◆ **Task statement**
Filter the entries below down to the lines that hold "Phoenix".

Recorded data
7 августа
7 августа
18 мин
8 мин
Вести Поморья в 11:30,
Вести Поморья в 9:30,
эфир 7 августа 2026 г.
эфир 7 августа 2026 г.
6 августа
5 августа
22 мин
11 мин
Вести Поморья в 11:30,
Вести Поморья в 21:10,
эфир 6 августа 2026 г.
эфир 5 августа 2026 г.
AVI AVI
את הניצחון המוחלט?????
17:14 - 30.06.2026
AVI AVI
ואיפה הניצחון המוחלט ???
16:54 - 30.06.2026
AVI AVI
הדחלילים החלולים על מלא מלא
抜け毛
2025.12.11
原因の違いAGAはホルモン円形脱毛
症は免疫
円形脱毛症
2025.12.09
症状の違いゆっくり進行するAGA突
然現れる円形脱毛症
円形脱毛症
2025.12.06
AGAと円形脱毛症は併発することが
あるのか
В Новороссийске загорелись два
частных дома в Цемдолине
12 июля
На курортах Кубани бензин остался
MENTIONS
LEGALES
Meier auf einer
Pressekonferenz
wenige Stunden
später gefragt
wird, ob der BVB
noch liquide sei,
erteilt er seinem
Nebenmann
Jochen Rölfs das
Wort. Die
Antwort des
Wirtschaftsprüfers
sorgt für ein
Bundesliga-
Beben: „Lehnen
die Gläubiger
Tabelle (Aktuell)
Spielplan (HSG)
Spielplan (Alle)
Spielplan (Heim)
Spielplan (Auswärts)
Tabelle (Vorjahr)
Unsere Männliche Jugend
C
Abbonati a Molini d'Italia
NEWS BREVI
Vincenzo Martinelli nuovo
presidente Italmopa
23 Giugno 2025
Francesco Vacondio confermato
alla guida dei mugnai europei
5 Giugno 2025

...

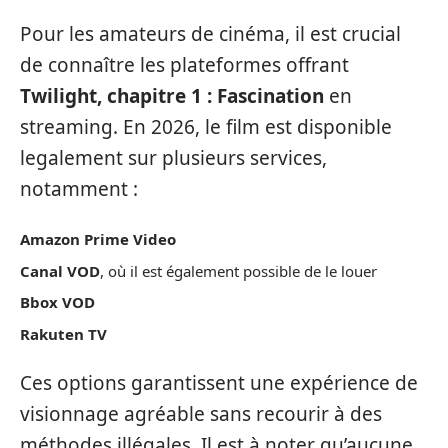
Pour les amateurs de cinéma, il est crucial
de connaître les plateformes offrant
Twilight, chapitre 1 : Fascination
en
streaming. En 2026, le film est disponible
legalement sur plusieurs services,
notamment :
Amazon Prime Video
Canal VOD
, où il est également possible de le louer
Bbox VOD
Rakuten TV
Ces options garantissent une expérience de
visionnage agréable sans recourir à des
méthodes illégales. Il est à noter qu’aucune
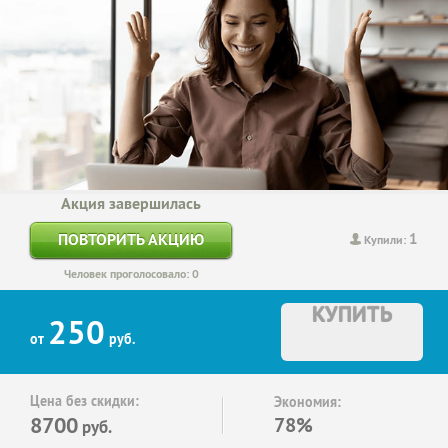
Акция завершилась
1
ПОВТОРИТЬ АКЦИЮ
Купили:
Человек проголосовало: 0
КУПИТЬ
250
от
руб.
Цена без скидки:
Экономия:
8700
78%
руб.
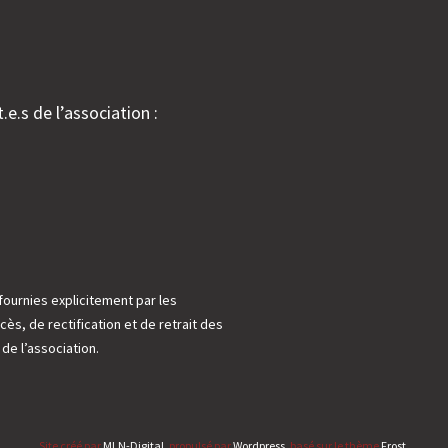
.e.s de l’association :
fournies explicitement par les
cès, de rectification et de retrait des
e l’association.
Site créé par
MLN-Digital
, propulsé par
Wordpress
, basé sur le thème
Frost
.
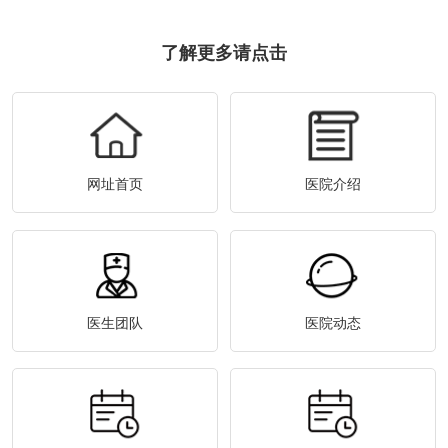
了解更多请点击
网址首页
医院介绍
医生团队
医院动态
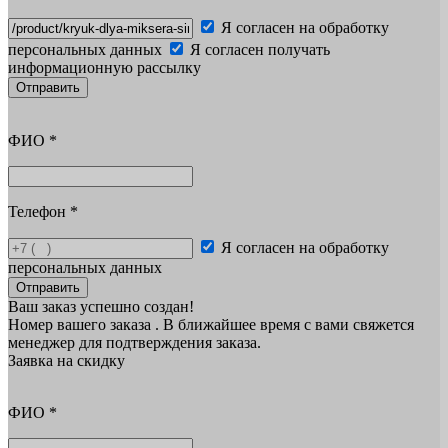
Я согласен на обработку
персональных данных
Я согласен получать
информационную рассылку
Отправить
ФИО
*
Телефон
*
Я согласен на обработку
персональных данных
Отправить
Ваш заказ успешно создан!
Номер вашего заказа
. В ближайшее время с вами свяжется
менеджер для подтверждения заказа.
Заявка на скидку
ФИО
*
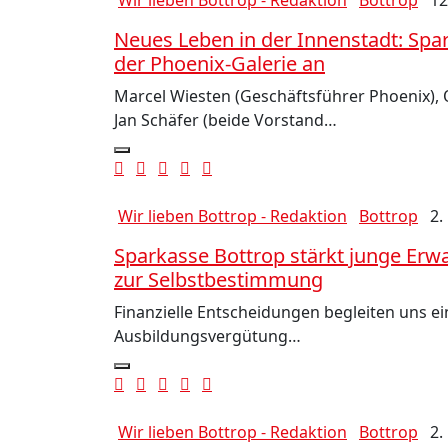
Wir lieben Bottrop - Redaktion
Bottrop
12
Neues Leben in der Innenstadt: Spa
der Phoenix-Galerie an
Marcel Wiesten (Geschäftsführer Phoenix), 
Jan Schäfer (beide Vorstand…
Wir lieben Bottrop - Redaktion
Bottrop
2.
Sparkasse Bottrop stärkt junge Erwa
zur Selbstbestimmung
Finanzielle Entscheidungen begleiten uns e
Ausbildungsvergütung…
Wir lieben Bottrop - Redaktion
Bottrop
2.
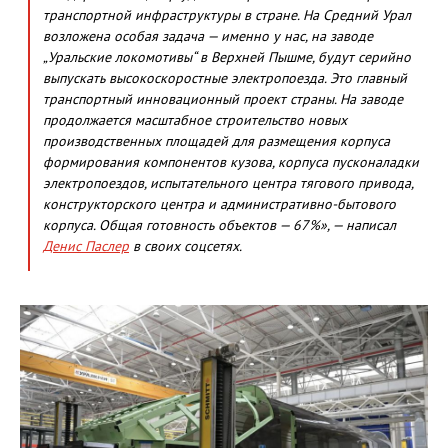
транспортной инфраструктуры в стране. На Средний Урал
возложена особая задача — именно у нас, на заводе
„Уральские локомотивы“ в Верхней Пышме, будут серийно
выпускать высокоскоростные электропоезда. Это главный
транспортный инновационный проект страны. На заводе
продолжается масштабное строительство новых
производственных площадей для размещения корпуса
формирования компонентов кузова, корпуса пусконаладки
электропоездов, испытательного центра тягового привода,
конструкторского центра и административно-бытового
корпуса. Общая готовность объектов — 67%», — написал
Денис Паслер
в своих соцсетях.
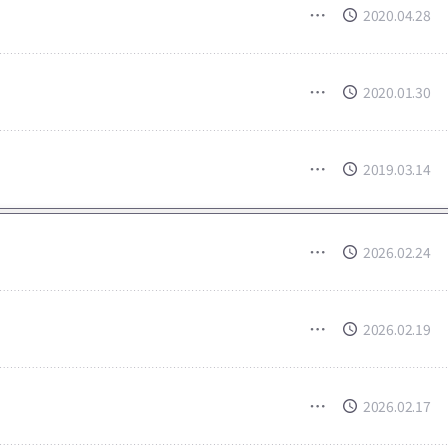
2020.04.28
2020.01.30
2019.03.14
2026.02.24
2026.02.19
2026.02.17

◆ **Response**
der Phoenix-Galerie an
Marcel Wiesten (Geschäftsführer Phoenix), 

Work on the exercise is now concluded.